Apart from referring to several works, Ajmer has quoted extensively from great Bengali revolutionary Sachindra Nath Sanyal’s autobiography ‘Bandi Jiwan’.
“We have challenged the prevailing thesis, and now let there be honest answers to our works after the original writings of the Ghadarites have been published,” adds Ajmer Singh.
Rebutting criticism by the Left intellectuals that he is bent upon presenting the Ghadarites as the Sikh faithful, Ajmer Singh dishes out the facts that leaving a few Hindu and Muslim participants in the Ghadhar movement as many as 96-97 per cent were the Sikhs from Punjab, particularly, from Lahore, Amrtisar, Gurdaspur, Ferozepur and Ludhiana districts of the central Punjab dominated by the Sikhs agriculturists.

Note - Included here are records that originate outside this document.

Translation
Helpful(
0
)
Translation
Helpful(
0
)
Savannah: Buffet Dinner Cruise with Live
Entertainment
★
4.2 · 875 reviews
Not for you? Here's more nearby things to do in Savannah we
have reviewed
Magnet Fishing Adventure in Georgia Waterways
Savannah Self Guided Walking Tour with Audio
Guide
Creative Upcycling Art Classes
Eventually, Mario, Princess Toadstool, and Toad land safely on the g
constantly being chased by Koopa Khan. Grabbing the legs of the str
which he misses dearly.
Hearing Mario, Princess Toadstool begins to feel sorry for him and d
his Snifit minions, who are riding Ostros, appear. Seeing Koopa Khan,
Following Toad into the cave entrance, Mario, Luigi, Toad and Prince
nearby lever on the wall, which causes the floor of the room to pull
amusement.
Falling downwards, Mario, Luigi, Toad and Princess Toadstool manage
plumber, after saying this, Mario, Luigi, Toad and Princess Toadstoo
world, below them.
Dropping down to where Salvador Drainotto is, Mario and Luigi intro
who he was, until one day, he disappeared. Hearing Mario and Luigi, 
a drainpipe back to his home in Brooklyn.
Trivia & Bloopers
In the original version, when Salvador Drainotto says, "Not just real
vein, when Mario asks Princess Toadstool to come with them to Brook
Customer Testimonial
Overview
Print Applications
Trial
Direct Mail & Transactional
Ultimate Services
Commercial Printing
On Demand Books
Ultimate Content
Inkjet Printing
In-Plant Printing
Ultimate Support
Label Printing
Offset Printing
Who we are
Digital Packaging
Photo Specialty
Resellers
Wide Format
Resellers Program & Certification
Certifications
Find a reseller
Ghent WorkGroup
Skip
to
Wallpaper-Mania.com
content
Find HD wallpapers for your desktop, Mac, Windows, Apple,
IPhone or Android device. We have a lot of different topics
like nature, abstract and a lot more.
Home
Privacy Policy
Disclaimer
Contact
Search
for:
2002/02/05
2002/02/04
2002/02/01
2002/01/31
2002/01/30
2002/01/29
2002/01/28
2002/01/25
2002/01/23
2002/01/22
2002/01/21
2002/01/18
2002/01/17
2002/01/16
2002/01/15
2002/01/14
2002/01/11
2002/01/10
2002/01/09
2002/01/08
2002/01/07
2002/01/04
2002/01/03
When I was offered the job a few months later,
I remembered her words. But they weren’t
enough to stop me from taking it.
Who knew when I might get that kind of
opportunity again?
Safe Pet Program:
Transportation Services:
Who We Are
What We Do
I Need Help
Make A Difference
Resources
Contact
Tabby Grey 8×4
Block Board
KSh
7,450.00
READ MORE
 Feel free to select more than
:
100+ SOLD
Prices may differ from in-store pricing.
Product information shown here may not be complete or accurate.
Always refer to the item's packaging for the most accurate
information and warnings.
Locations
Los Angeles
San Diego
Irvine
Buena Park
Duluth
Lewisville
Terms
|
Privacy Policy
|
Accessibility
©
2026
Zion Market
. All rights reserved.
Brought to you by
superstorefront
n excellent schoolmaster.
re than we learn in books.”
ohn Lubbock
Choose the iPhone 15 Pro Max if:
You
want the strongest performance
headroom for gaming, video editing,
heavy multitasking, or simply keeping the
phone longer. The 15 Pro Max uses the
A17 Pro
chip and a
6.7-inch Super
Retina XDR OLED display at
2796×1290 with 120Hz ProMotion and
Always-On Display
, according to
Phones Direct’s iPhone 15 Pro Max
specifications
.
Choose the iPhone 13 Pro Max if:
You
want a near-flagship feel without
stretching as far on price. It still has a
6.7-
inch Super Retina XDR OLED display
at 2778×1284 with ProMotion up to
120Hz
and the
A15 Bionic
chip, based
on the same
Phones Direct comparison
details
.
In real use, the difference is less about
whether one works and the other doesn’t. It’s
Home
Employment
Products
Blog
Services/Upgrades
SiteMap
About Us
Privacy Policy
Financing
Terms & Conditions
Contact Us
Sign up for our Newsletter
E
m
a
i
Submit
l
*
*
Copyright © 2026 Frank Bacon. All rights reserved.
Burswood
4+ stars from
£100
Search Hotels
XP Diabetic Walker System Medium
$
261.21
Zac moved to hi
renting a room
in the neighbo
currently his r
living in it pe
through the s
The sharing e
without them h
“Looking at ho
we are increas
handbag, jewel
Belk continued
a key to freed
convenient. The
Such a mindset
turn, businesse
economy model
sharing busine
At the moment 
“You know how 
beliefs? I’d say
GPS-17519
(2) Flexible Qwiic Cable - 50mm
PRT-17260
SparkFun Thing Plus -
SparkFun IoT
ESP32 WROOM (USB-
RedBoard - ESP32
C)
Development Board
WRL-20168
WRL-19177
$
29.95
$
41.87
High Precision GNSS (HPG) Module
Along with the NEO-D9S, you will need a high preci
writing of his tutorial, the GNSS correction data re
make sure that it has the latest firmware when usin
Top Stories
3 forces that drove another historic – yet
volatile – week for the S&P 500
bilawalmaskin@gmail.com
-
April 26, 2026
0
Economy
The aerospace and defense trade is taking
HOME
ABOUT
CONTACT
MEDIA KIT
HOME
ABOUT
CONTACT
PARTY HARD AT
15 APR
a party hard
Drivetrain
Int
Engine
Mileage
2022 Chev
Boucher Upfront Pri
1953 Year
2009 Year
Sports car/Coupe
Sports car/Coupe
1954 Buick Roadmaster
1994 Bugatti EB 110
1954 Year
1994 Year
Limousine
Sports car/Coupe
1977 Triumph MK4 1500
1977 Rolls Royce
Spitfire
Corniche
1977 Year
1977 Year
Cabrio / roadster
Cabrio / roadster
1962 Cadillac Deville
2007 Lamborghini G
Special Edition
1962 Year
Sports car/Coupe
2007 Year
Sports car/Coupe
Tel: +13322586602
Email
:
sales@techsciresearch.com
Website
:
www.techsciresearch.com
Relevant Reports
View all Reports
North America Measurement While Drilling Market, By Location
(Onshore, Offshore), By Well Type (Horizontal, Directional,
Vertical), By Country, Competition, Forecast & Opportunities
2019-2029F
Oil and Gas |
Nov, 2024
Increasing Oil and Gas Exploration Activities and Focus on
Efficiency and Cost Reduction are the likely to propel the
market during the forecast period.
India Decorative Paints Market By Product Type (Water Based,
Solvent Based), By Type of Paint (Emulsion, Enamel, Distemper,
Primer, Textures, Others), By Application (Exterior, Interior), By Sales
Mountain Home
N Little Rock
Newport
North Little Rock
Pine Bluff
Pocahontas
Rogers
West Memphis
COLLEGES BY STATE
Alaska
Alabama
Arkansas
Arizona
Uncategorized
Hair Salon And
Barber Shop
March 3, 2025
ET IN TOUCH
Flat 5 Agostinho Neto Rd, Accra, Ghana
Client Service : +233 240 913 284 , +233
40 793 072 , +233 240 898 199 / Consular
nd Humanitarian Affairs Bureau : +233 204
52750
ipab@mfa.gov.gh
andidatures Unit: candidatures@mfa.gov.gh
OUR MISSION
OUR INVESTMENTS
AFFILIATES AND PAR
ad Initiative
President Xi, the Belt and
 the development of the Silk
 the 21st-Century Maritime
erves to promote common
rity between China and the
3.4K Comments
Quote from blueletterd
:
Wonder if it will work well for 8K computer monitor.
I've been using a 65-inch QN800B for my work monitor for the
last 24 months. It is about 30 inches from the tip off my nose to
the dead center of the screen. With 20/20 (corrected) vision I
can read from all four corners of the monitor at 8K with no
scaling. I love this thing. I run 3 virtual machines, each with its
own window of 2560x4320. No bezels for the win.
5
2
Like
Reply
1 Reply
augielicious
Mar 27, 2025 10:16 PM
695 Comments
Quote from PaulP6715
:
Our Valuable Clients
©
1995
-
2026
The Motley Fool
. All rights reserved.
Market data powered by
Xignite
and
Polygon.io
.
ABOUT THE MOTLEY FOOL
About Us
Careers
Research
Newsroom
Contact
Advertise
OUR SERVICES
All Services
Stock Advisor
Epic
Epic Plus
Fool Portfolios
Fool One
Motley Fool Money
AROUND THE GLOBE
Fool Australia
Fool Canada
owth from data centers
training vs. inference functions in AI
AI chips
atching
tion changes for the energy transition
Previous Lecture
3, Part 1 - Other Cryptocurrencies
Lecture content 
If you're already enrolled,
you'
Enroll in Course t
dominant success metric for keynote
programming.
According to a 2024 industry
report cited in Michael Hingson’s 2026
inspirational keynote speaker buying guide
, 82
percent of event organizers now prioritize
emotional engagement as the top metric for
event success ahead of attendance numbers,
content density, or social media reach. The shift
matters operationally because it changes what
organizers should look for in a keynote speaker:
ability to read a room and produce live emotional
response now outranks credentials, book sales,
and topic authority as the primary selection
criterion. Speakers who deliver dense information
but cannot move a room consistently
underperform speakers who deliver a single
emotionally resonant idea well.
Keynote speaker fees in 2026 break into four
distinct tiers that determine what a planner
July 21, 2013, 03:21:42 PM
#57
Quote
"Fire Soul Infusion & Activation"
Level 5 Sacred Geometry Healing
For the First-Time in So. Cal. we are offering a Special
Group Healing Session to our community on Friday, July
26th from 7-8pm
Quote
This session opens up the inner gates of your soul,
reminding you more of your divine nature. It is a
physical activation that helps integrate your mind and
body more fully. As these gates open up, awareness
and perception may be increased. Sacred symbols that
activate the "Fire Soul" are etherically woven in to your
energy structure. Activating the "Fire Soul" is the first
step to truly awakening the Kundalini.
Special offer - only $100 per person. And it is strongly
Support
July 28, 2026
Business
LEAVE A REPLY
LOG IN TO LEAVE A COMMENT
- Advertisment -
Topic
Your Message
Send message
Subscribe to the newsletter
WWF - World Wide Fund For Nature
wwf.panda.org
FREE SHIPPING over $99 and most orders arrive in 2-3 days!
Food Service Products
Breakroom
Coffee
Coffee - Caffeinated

Rejecting Puri’s contention that the Ghadari Babas had dissolved their Sikh identity into a pan-Indian identity, Ajmer’s book quotes historical facts extensively affirming the warm relations of the Gadhari Babas with the Sikh Gurdwara Parbandhak Committee (SGPC), a statutory body that manages the Sikh religious affairs and the Akali Dal. Installation of the Ghadari Baba, Waisakha Singh as Jathedar (Religious Head) of the Akal Takht (High Temporal Seat among the Sikhs) in 1930s was a proof of that. In support of contention Ajmer also quotes eminent Marxist thinker, Prof Randhir Singh who wrote a pamphlet on the Ghadar movement in 1945 underlining the popularity of Ghadari Babas among the Sikhs.“ The Sikh Panth has chosen Baba (Baba Waisakha Singh) as Jathedar of the Akal Takht…. who is most respected personality and a household- name among the Sikh farmer families. Heroic tales of Ghadari Babas like that of Baba Gurmukh Singh Lalto are on the lips of Sikh children in Punjab. Heroic deeds of immortal Kartar Singh Sarabha and his companions are sung by the Sikh farmer families.” Prof Singh, thus, presents an indisputable testimony to the fact that the majority of Ghadarites were hailing from Sikh farming families and they had settled in their native villages following their escape from gallows and release from prisons. Later, the proposing of Sohan Singh Bhakna as an unanimous choice for the office of the SGPC president by the SGPC members in 1936 goes to testify that the Ghadarites remained staunch Sikhs and closer to the Sikh leadership. Anyhow, the proposal fell through at the eleventh hour because of some extraneous factors.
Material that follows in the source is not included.